* _Task brief_
Which of the lines below include the word "وزير"? Pull each one out.

┌─ Given information

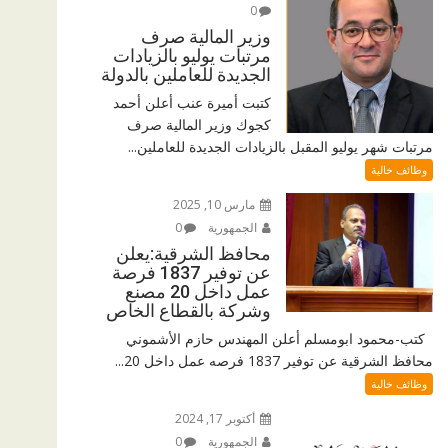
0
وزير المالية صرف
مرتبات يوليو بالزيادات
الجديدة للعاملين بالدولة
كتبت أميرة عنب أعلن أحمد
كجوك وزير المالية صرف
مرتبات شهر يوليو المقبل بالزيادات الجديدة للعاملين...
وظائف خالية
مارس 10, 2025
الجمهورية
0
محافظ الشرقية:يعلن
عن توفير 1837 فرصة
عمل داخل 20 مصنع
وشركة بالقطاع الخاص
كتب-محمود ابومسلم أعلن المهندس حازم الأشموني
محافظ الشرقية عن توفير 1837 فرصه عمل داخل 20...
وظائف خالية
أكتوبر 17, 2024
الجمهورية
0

└─
┌─ Given information

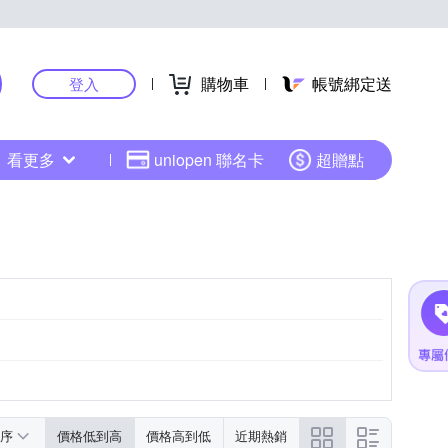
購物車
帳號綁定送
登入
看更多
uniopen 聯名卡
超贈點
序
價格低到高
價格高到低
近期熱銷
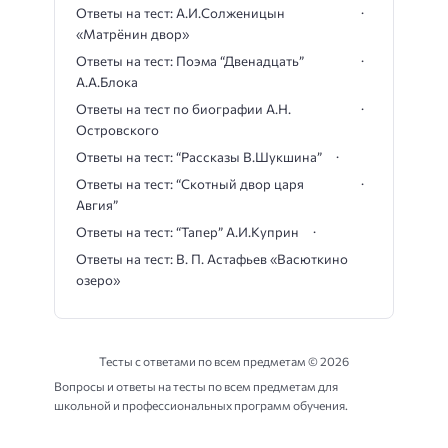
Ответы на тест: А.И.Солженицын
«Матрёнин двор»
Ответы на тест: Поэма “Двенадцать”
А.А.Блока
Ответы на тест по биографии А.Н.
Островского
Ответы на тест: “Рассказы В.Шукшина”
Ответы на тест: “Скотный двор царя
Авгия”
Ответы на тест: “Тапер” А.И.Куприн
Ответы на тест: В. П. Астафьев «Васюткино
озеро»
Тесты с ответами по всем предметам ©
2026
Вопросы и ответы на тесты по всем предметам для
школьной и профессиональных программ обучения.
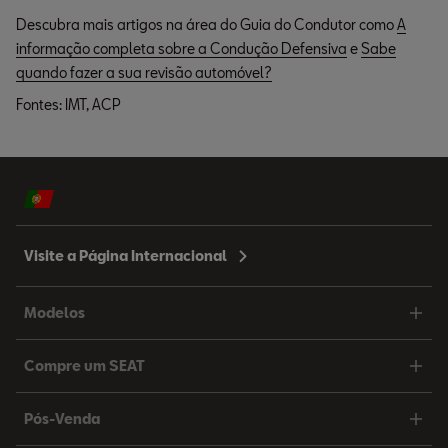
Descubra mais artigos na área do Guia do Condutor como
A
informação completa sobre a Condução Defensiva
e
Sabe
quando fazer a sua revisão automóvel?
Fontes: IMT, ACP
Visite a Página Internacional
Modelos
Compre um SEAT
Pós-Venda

└─

* _Response to this exercise_
وزير المالية صرف
كجوك وزير المالية صرف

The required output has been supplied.